Parser Engine

The component that turns attacker-controlled log lines into structured events. Its correctness under hostile input is the product.

The design in one line

fail2zig does not run a regex engine in-process. Every built-in filter compiles at build time to a specialised parser function. Those functions operate on slices of the mmapped log buffer and never allocate per line. User-defined filter patterns use a small, audited, non-backtracking matcher — not PCRE.

That is the entire parser. Everything below is why those choices matter and how they hold.

Why no regex engine

The regex engine in most intrusion-prevention daemons is the largest single attack surface they have. It is a general-purpose pattern matcher running in-process on bytes the attacker chose. PCRE, RE2, and Python’s re module have all shipped security-relevant bugs — catastrophic backtracking, buffer overreads on malformed patterns, integer overflows in quantifier handling. A regex engine in an intrusion-prevention daemon is asking the daemon to evaluate a Turing-equivalent program against hostile input, which is close to the worst possible shape for attack surface.

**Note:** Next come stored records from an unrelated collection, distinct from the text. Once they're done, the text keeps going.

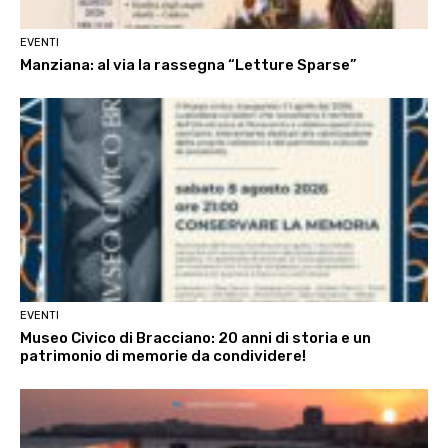
EVENTI
Manziana: al via la rassegna “Letture Sparse”
EVENTI
Museo Civico di Bracciano: 20 anni di storia e un
patrimonio di memorie da condividere!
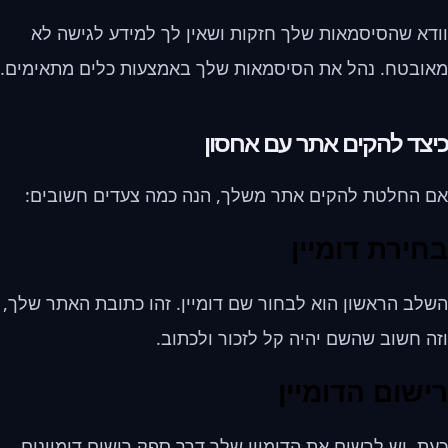
וודא שהסיסמאות שלך חזקות ושאין לך למידע לגישה לא
מאובטח. נהל את הסיסמאות שלך באמצעות כלים מתאימים.
כיצד להקים אתר עם אחסון
אם החלטת להקים אתר משלך, הנה כמה צעדים חשובים:
בחירת דומיין
השלב הראשון הוא לבחור שם דומיין. זהו כתובת האתר שלך,
וזה חשוב שהשם יהיה קל לזכור ולכתוב.
רישום הדומיין
כעת, יש לרשום את הדומיין שלך דרך ספק רישום דומיינים.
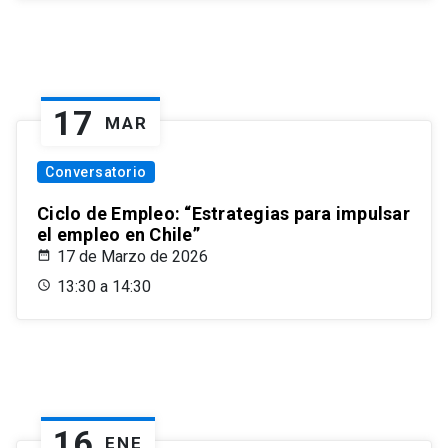
17
MAR
Conversatorio
Ciclo de Empleo: “Estrategias para impulsar
el empleo en Chile”
17 de Marzo de 2026
13:30 a 14:30
16
ENE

fail2ban’s filters are failregex = ... lines in filter.d/*.conf. Those regexes are compiled by Python’s re module and applied to every log line. A single filter with .* in the wrong place can stall the Python runtime under crafted input (ReDoS). The attack model is: feed the daemon a log line with a pattern that pushes the regex engine into exponential backtracking, and the daemon stops processing legitimate traffic until timeout.

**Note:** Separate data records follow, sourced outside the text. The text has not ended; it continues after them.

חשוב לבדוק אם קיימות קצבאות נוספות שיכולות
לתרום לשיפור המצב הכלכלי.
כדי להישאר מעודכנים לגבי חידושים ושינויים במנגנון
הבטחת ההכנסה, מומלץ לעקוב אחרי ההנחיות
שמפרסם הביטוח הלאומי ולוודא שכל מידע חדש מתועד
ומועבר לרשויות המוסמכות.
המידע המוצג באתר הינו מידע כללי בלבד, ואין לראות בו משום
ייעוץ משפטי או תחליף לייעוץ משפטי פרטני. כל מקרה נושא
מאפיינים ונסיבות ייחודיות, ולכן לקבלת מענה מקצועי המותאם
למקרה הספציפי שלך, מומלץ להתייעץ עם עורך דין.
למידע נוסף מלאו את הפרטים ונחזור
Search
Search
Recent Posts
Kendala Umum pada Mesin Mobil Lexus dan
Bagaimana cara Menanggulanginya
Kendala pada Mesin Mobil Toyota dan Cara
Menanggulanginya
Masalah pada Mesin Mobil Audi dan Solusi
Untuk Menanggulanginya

We solve this structurally, not by hardening. fail2zig ships with comptime-specialised parsers for its built-in filters. Those parsers are not programmable at runtime. Attacker-controlled input cannot influence what code the parser executes — only what path it takes through fixed, bounds-checked code.

Comptime specialisation

Zig’s comptime runs arbitrary code at build time. We use that to generate specialised parser functions from filter definitions. A filter like:

const sshd_auth_fail = Filter{
    .prefix = "Failed password for ",
    .tokens = &.{ .literal("invalid user "), .optional, .capture(.user), .literal(" from "), .capture(.ip), .literal(" port "), .skip_to_eol },
    .log_tag = "sshd",
};

compiles to a specialised function:

fn match_sshd_auth_fail(line: []const u8) ?Match {
    const prefix = "Failed password for ";
    if (!std.mem.startsWith(u8, line, prefix)) return null;
    var cursor: usize = prefix.len;
    // ... specialised, bounds-checked scan ...
}

No regex VM. No interpretation. No runtime backtracking. The compiler emitted exactly the byte-level scan this pattern requires, and the CPU branch predictor sees a simple, tight loop. The resulting parser function is a hundred or so bytes of x86, heavily inlined into the event loop.

This is not an optimisation we can undo later. It is the architecture. Built-in filters are not config entries; they are code that ships with the daemon.

User-defined patterns

Operators who need to extend fail2zig for custom log formats define patterns in fail2zig.toml:

[[filter]]
name = "my-custom-app"
pattern = "reject from {ip} at {timestamp} invalid auth"
log_tag = "myapp"

Those patterns are parsed into a small token stream — literal strings, capture markers for ip and timestamp, skip-to-end-of-line markers. The runtime matcher is a straight, non-backtracking, bounds-checked scanner over that token stream. It is ~300 lines of Zig. It is fuzzed continuously against both well-formed and adversarial inputs.

Crucially, this matcher is not a regex engine. It has:

  • No quantifiers that could backtrack (*, +, ?)
  • No alternation that could re-scan (a|b)
  • No lookahead or lookbehind
  • No character classes with complex semantics
  • No recursion

It cannot consume more than O(line length) work per input. It cannot exhaust the stack. It cannot loop forever. The trade-off is that fail2zig’s runtime matcher is less expressive than a PCRE regex — and that is the point. Patterns that cannot be expressed in the token language are rejected at config-load time with a clear error. Silent acceptance of patterns that could behave badly is the problem we are not having.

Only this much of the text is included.